Poco antes de que llegue la noche le pregunté —inocentemente— si uno de esos días podía invitarla a almorzar y me dijo: «¡Sí, está bien!». Aunque ella aún no lo supiera, me refería al día siguiente. Haría hasta lo imposible por verla.

En la mañana, me puse mi mejor camisa, un buen perfume, fui bien peinado y afeitado, cual chiquillo emocionado por su primera cita. Salí de la oficina al mediodía aprovechando para hacer unos trámites cerca del lugar donde ella trabajaba. Sentía unos nervios inmensos, como si nunca hubiera hablado siquiera con un ser humano del género opuesto.

Llegué al lugar y percibí que las oficinas estaban divididas por vidrios. Se veía todo. Alcancé a ver a un grupo de gente sentada en sus escritorios y la encontré. Podría haber pasado el resto de mi vida contemplándola.
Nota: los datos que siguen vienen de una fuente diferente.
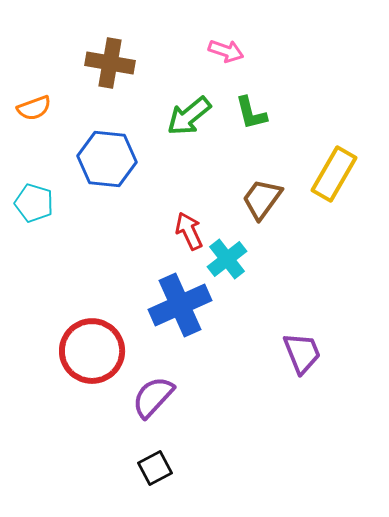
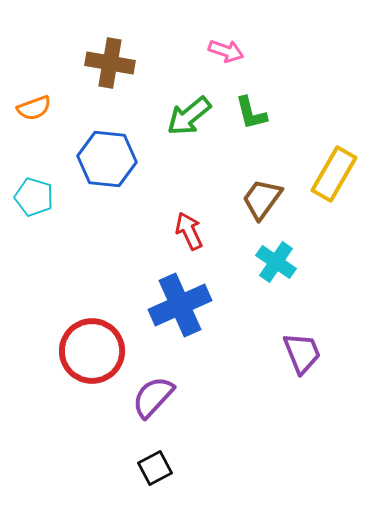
cyan pentagon: moved 6 px up
cyan cross: moved 49 px right, 3 px down; rotated 18 degrees counterclockwise
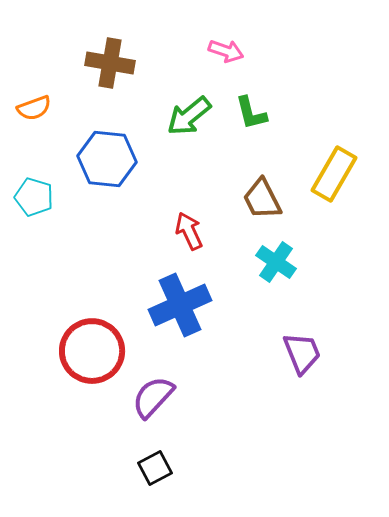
brown trapezoid: rotated 63 degrees counterclockwise
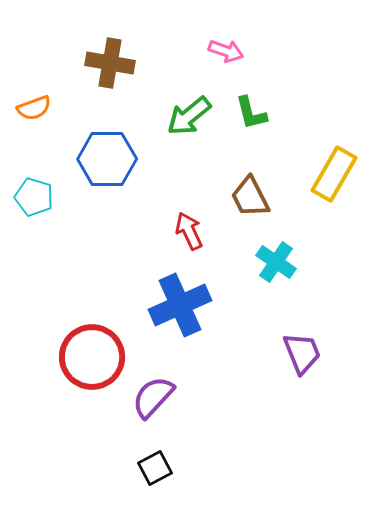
blue hexagon: rotated 6 degrees counterclockwise
brown trapezoid: moved 12 px left, 2 px up
red circle: moved 6 px down
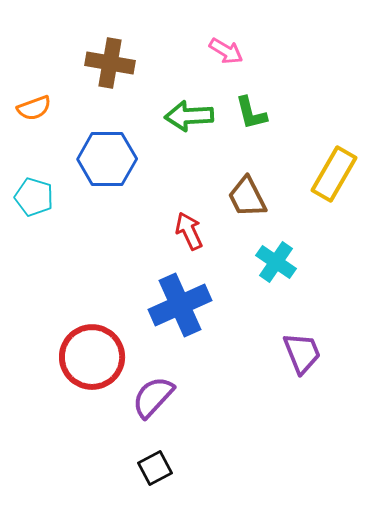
pink arrow: rotated 12 degrees clockwise
green arrow: rotated 36 degrees clockwise
brown trapezoid: moved 3 px left
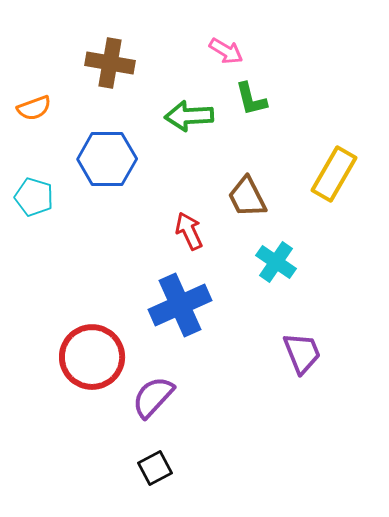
green L-shape: moved 14 px up
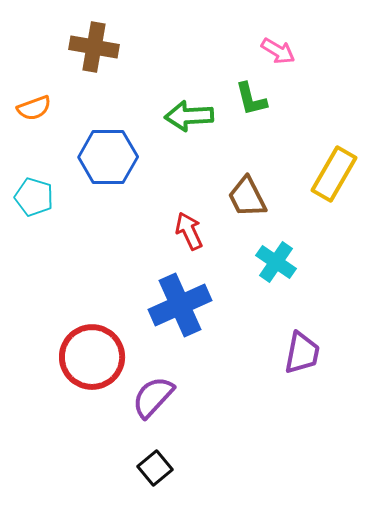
pink arrow: moved 52 px right
brown cross: moved 16 px left, 16 px up
blue hexagon: moved 1 px right, 2 px up
purple trapezoid: rotated 33 degrees clockwise
black square: rotated 12 degrees counterclockwise
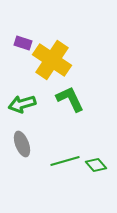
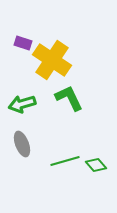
green L-shape: moved 1 px left, 1 px up
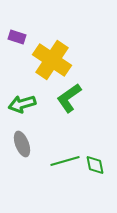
purple rectangle: moved 6 px left, 6 px up
green L-shape: rotated 100 degrees counterclockwise
green diamond: moved 1 px left; rotated 30 degrees clockwise
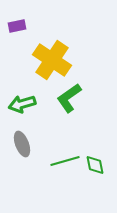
purple rectangle: moved 11 px up; rotated 30 degrees counterclockwise
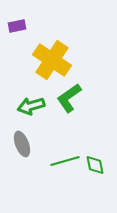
green arrow: moved 9 px right, 2 px down
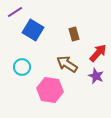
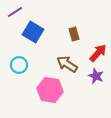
blue square: moved 2 px down
cyan circle: moved 3 px left, 2 px up
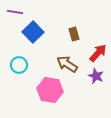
purple line: rotated 42 degrees clockwise
blue square: rotated 15 degrees clockwise
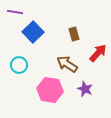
purple star: moved 11 px left, 13 px down
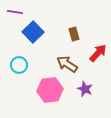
pink hexagon: rotated 15 degrees counterclockwise
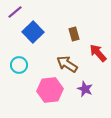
purple line: rotated 49 degrees counterclockwise
red arrow: rotated 84 degrees counterclockwise
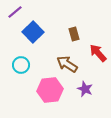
cyan circle: moved 2 px right
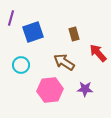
purple line: moved 4 px left, 6 px down; rotated 35 degrees counterclockwise
blue square: rotated 25 degrees clockwise
brown arrow: moved 3 px left, 2 px up
purple star: rotated 21 degrees counterclockwise
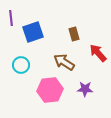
purple line: rotated 21 degrees counterclockwise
Estaba de perfil, con una blusa de flores que no podía quedarle tan bien a nadie más en el mundo; llevaba el cabello recogido y estaba muy concentrada en su trabajo. No me había visto.

Aprovechando que parte de sus tareas era atender citas de negocios, me acerqué a su oficina aparentando ser uno de esos señores importantes con los que seguramente se reunía. Ingresé con un «buenas tardes» e inmediatamente todos los que estaban presentes voltearon a ver quién era «ese sujeto de simpática apariencia». Me crucé con miradas sugerentes de algunas chicas, pero yo solo buscaba una, justo aquella que no se había percatado de mi presencia.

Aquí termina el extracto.